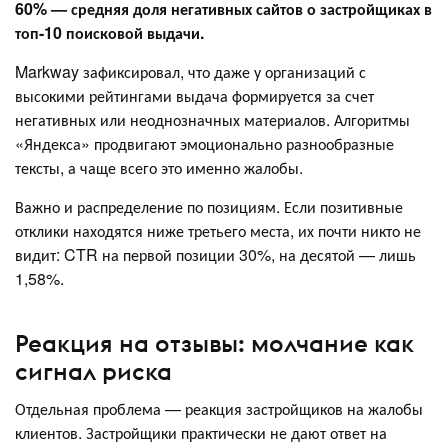
60% — средняя доля негативных сайтов о застройщиках в
топ-10 поисковой выдачи.
Markway зафиксировал, что даже у организаций с
высокими рейтингами выдача формируется за счет
негативных или неоднозначных материалов. Алгоритмы
«Яндекса» продвигают эмоционально разнообразные
тексты, а чаще всего это именно жалобы.
Важно и распределение по позициям. Если позитивные
отклики находятся ниже третьего места, их почти никто не
видит: CTR на первой позиции 30%, на десятой — лишь
1,58%.
Реакция на отзывы: молчание как
сигнал риска
Отдельная проблема — реакция застройщиков на жалобы
клиентов. Застройщики практически не дают ответ на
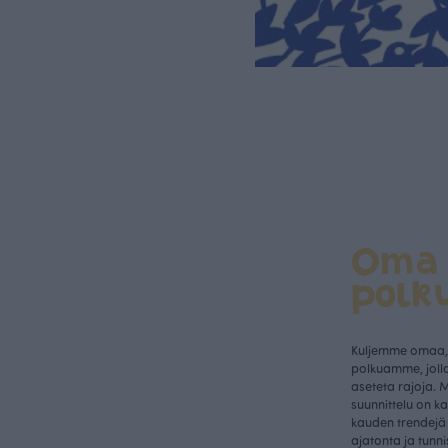
Oma
polk
Kuljemme omaa, 
polkuamme, jolla
aseteta rajoja. 
suunnittelu on k
kauden trendejä 
ajatonta ja tunn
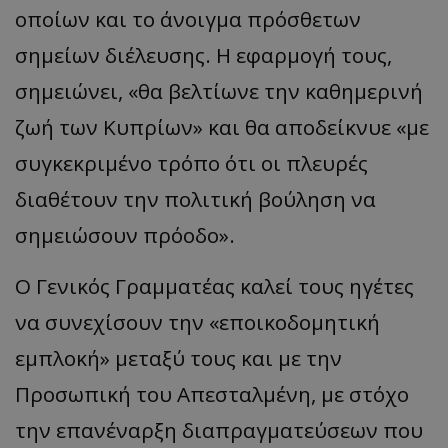
οποίων και το άνοιγμα πρόσθετων
σημείων διέλευσης. Η εφαρμογή τους,
σημειώνει, «θα βελτίωνε την καθημερινή
ζωή των Κυπρίων» και θα αποδείκνυε «με
συγκεκριμένο τρόπο ότι οι πλευρές
διαθέτουν την πολιτική βούληση να
σημειώσουν πρόοδο».
Ο Γενικός Γραμματέας καλεί τους ηγέτες
να συνεχίσουν την «εποικοδομητική
εμπλοκή» μεταξύ τους και με την
Προσωπική του Απεσταλμένη, με στόχο
την επανέναρξη διαπραγματεύσεων που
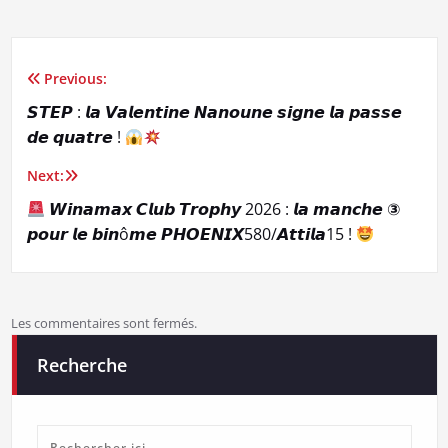
Previous:
Navigation
𝙎𝙏𝙀𝙋 : 𝙡𝙖 𝙑𝙖𝙡𝙚𝙣𝙩𝙞𝙣𝙚 𝙉𝙖𝙣𝙤𝙪𝙣𝙚 𝙨𝙞𝙜𝙣𝙚 𝙡𝙖 𝙥𝙖𝙨𝙨𝙚
de
𝙙𝙚 𝙦𝙪𝙖𝙩𝙧𝙚 !
l’article
Next:
𝙒𝙞𝙣𝙖𝙢𝙖𝙭 𝘾𝙡𝙪𝙗 𝙏𝙧𝙤𝙥𝙝𝙮 2026 : 𝙡𝙖 𝙢𝙖𝙣𝙘𝙝𝙚 ③
𝙥𝙤𝙪𝙧 𝙡𝙚 𝙗𝙞𝙣ô𝙢𝙚 𝙋𝙃𝙊𝙀𝙉𝙄𝙓580/𝘼𝙩𝙩𝙞𝙡𝙖15 !
Les commentaires sont fermés.
Recherche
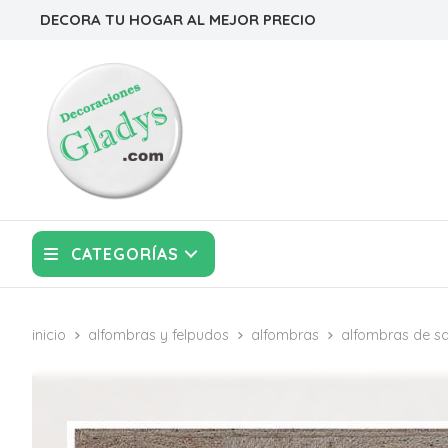
DECORA TU HOGAR AL MEJOR PRECIO
CATEGORÍAS
inicio
alfombras y felpudos
alfombras
alfombras de s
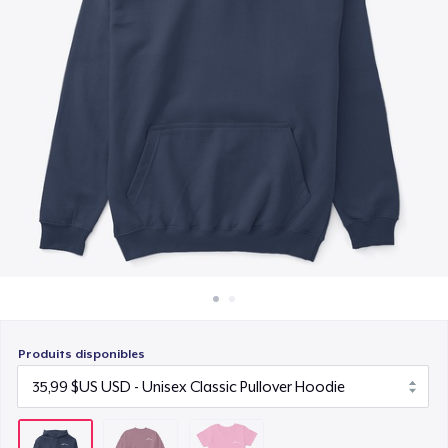
Comment ça marche
22,99 $US
Vendez partout
Vendre n'importe quoi
Produits disponibles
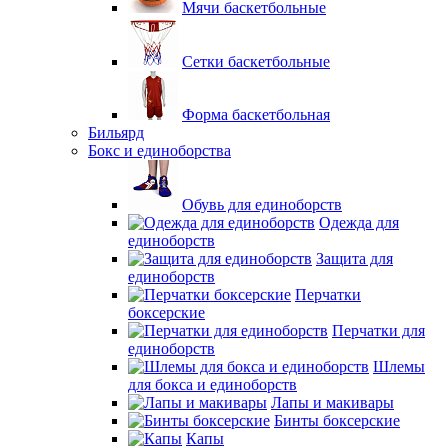
Мячи баскетбольные
Сетки баскетбольные
Форма баскетбольная
Бильярд
Бокс и единоборства
Обувь для единоборств
Одежда для
единоборств
Защита для
единоборств
Перчатки
боксерские
Перчатки для
единоборств
Шлемы
для бокса и единоборств
Лапы и макивары
Бинты боксерские
Капы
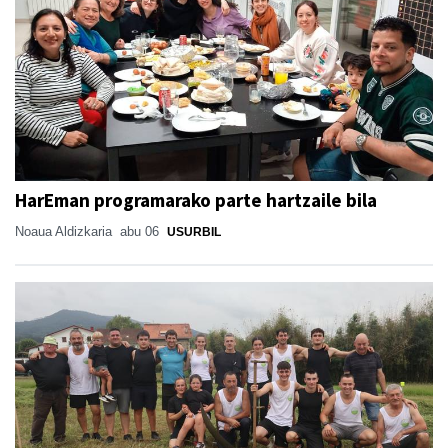
HarEman programarako parte hartzaile bila
Noaua Aldizkaria
abu 06
USURBIL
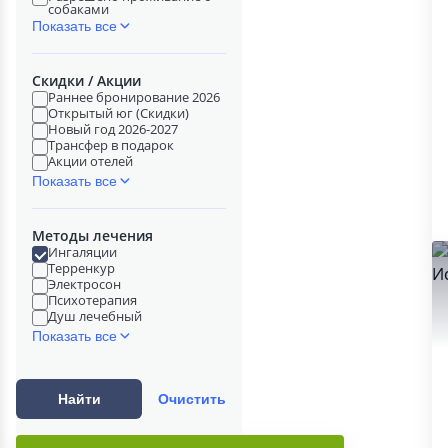
собаками
Показать все
Скидки / Акции
Раннее бронирование 2026
Открытый юг (Скидки)
Новый год 2026-2027
Трансфер в подарок
Акции отелей
Показать все
Методы лечения
Ингаляции
Терренкур
Электросон
Психотерапия
Душ лечебный
Показать все
Найти
Очистить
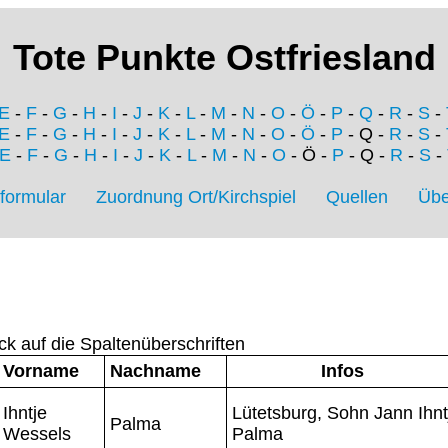
Tote Punkte Ostfriesland
E
-
F
-
G
-
H
-
I
-
J
-
K
-
L
-
M
-
N
-
O
-
Ö
-
P
-
Q
-
R
-
S
-
E
-
F
-
G
-
H
-
I
-
J
-
K
-
L
-
M
-
N
-
O
-
Ö
-
P
- Q -
R
-
S
-
E
-
F
-
G
-
H
-
I
-
J
-
K
-
L
-
M
-
N
-
O
- Ö -
P
- Q -
R
-
S
-
formular
Zuordnung Ort/Kirchspiel
Quellen
Übe
ck auf die Spaltenüberschriften
Vorname
Nachname
Infos
Ihntje
Lütetsburg, Sohn Jann Ihnt
Palma
Wessels
Palma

● ● ● ●

— Task item —
Transcribe the records above exactly, excluding every picture.

— Written answer —
60% — средняя доля негативных сайтов о застройщиках в
топ-10 поисковой выдачи.
Markway зафиксировал, что даже у организаций с
высокими рейтингами выдача формируется за счет
негативных или неоднозначных материалов. Алгоритмы
«Яндекса» продвигают эмоционально разнообразные
тексты, а чаще всего это именно жалобы.
Важно и распределение по позициям. Если позитивные
отклики находятся ниже третьего места, их почти никто не
видит: CTR на первой позиции 30%, на десятой — лишь
1,58%.
Реакция на отзывы: молчание как
сигнал риска
Отдельная проблема — реакция застройщиков на жалобы
клиентов. Застройщики практически не дают ответ на
Oma
polk
Kuljemme omaa, 
polkuamme, jolla
aseteta rajoja. 
suunnittelu on k
kauden trendejä 
ajatonta ja tunn
οποίων και το άνοιγμα πρόσθετων
σημείων διέλευσης. Η εφαρμογή τους,
σημειώνει, «θα βελτίωνε την καθημερινή
ζωή των Κυπρίων» και θα αποδείκνυε «με
συγκεκριμένο τρόπο ότι οι πλευρές
διαθέτουν την πολιτική βούληση να
σημειώσουν πρόοδο».
Ο Γενικός Γραμματέας καλεί τους ηγέτες
να συνεχίσουν την «εποικοδομητική
εμπλοκή» μεταξύ τους και με την
Προσωπική του Απεσταλμένη, με στόχο
την επανέναρξη διαπραγματεύσεων που
Previous:
Navigation
𝙎𝙏𝙀𝙋 : 𝙡𝙖 𝙑𝙖𝙡𝙚𝙣𝙩𝙞𝙣𝙚 𝙉𝙖𝙣𝙤𝙪𝙣𝙚 𝙨𝙞𝙜𝙣𝙚 𝙡𝙖 𝙥𝙖𝙨𝙨𝙚
de
𝙙𝙚 𝙦𝙪𝙖𝙩𝙧𝙚 !
l’article
Next:
𝙒𝙞𝙣𝙖𝙢𝙖𝙭 𝘾𝙡𝙪𝙗 𝙏𝙧𝙤𝙥𝙝𝙮 2026 : 𝙡𝙖 𝙢𝙖𝙣𝙘𝙝𝙚 ③
𝙥𝙤𝙪𝙧 𝙡𝙚 𝙗𝙞𝙣ô𝙢𝙚 𝙋𝙃𝙊𝙀𝙉𝙄𝙓580/𝘼𝙩𝙩𝙞𝙡𝙖15 !
Les commentaires sont fermés.
Recherche
DECORA TU HOGAR AL MEJOR PRECIO
CATEGORÍAS
inicio
alfombras y felpudos
alfombras
alfombras de s
Comment ça marche
22,99 $US
Vendez partout
Vendre n'importe quoi
Produits disponibles
Мячи баскетбольные
Сетки баскетбольные
Форма баскетбольная
Бильярд
Бокс и единоборства
Обувь для единоборств
Одежда для
единоборств
Защита для
единоборств
Перчатки
боксерские
Перчатки для
единоборств
Шлемы
для бокса и единоборств
Лапы и макивары
Бинты боксерские
Капы
HarEman programarako parte hartzaile bila
Noaua Aldizkaria
abu 06
USURBIL
собаками
Показать все
Скидки / Акции
Раннее бронирование 2026
Открытый юг (Скидки)
Новый год 2026-2027
Трансфер в подарок
Акции отелей
Показать все
Методы лечения
Ингаляции
Терренкур
Электросон
Психотерапия
Душ лечебный
Показать все
Найти
Очистить
Tote Punkte Ostfriesland
E
-
F
-
G
-
H
-
I
-
J
-
K
-
L
-
M
-
N
-
O
-
Ö
-
P
-
Q
-
R
-
S
-
E
-
F
-
G
-
H
-
I
-
J
-
K
-
L
-
M
-
N
-
O
-
Ö
-
P
- Q -
R
-
S
-
E
-
F
-
G
-
H
-
I
-
J
-
K
-
L
-
M
-
N
-
O
- Ö -
P
- Q -
R
-
S
-
formular
Zuordnung Ort/Kirchspiel
Quellen
Übe
ck auf die Spaltenüberschriften
Vorname
Nachname
Infos
Ihntje
Lütetsburg, Sohn Jann Ihnt
Palma
Wessels
Palma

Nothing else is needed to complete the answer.